Shielding is a technique used to control EMI by blocking the transmission of Radio Frequency (RF) noise from a source, similar to how lead and concrete are used to shield from nuclear radiation. Shields can be in the circuit at the RF source, the receiver, or anywhere in between. In the case of electric fields where shielding is successfully implemented, the effectivity is a function of the shield material’s thickness, conductivity and continuity. Adding shielding to a cable protects the inner conductor(s) from impinging electric fields, lessening the interactive force of the magnetic field. It is important to remember that when an electric field interacts with a conductor, it creates a voltage which appears as electrical “noise” on circuitry. When a properly grounded shield is placed around the conductor, the electric field energy is usually drained away without affecting the conductors, thereby reducing or negating the “noise”. This basic principle drives the common electrical shield, known as a Faraday cage.
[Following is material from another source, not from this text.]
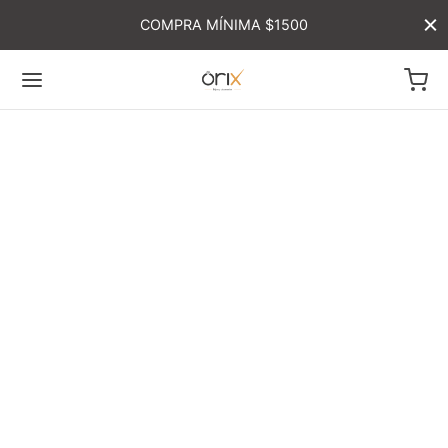
COMPRA MÍNIMA $1500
When an electromagnetic wave traveling through space encounters a shield several things happen:
- Much of the energy is reflected and refracted, similar to the Doppler effect on sound waves, which are partially dissipated by anything they travel through.
- Some of the residual energy is then absorbed or shunted to ground by the shield as intended, significantly reducing the magnitude of the electromagnetic wave’s energy, showcasing the effectiveness of basic shielding.
- Additionally, re-reflection of energy within an enclosure must be considered in situations where a system requires thin shielding. Re-reflection occurs at the shield boundary on the far side of the shield material and causes bouncing of the EM wave within the system, leading to a localized spike of unwanted EM energy.
Drawbacks of EMI Shielding with NO EMI Filtering
Most high frequency shielding problems are caused by openings in the shield material, not by failure of the material itself. While shielding is a primary option for most EMI related issues, the following material centers around the issues associated with penetrations through the shielded enclosure, and the Inputs and outputs of the electrical systems. This is the most vulnerable point in a shielded system. No different than the hull of a ship, a hole in the shielding system at any point can easily lead to catastrophic failure. As the inputs and outputs are the weakest points associated with the shielded enclosures, these are the most vulnerable locations, but also the locations where the implementation of EMI filtering is most effective.
In these locations, filtering and transient suppression at the interface of the shielded enclosure is the most efficient way to protect systems from compatibility issues. By using filters and filtered connectors at the input/output interfaces of a system, design teams can eliminate the EM and RF noise from internal or external sources right at the connector interface, shunting the unwanted energy to the grounded shielded enclosure. As a result, this is the optimum location to eliminate higher frequency noise, mitigating any EMI related problems.